Su questo punto è molto chiaro il prefatore Domenico Rea, il cui pregevole scritto deve assolutamente essere letto per l’acutezza con cui delinea il libro di Fiumara, in particolare il “segreto stilistico” che “vive (…) di sentimenti taciti e profondi intrisi di maschile pudore”. Un libro paragonabile, secondo lui, a “Cristo si è fermato a Eboli” di Carlo Levi: la Lucania del 1944 per l’uno e la Calabria dal 1922 al 1940 per l’altro; terre misere ed emarginate, ma capaci di penetrare indelebilmente nell’animo sia di chi vi è nato e cresciuto, sia di chi le ha conosciute per i più svariati motivi, anche il confino, forse anche solo nelle pagine di un libro.

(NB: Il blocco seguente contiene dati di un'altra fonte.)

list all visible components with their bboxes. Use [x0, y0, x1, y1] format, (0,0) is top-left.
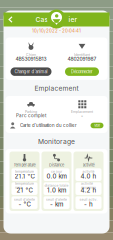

È notevole poi un’altra caratteristica di questi racconti di Fiumara: essi ritraggono uomini, donne, bambini, animali, piante (“un agglomerato misterioso e pieno di fascino, che costituiva un tutt’uno vivente d’una stessa vita, nell’ampio respiro di una natura fresca e accogliente”, p. 18); ritraggono case di benestanti e catapecchie di contadini, la chiesa e il cimitero di un piccolo paese reale in un lasso di tempo racchiuso tra due date storiche, ma tale è la forza icastica della loro rappresentazione e la verità umana, l’autenticità di quelle vicende, seppur apparentemente di piccola entità (escluso naturalmente il delitto Matteotti) che il paesino si dilata nello spazio e nel tempo, facendo sì che i personaggi assumano un carattere universale ed esemplare di ogni esistenza condotta a stento in una terra avara, diseredata, dimenticata dai governanti, emarginata dal progresso e dal benessere delle altre regioni, non importa in quale continente o in quale epoca. Eppure, come si è detto sopra, sono ritratti un luogo ben preciso ravvisabile sulla carta geografica, seppure con un nome quasi omofono, e un periodo storicamente ben definito; ma al tempo stesso è rievocato il luogo dell’infanzia, adolescenza e giovinezza dell’Autore, protagonista o testimone oggettivo delle vicende magistralmente narrate con uno stile di classico nitore, aperto a squarci di vera poesia.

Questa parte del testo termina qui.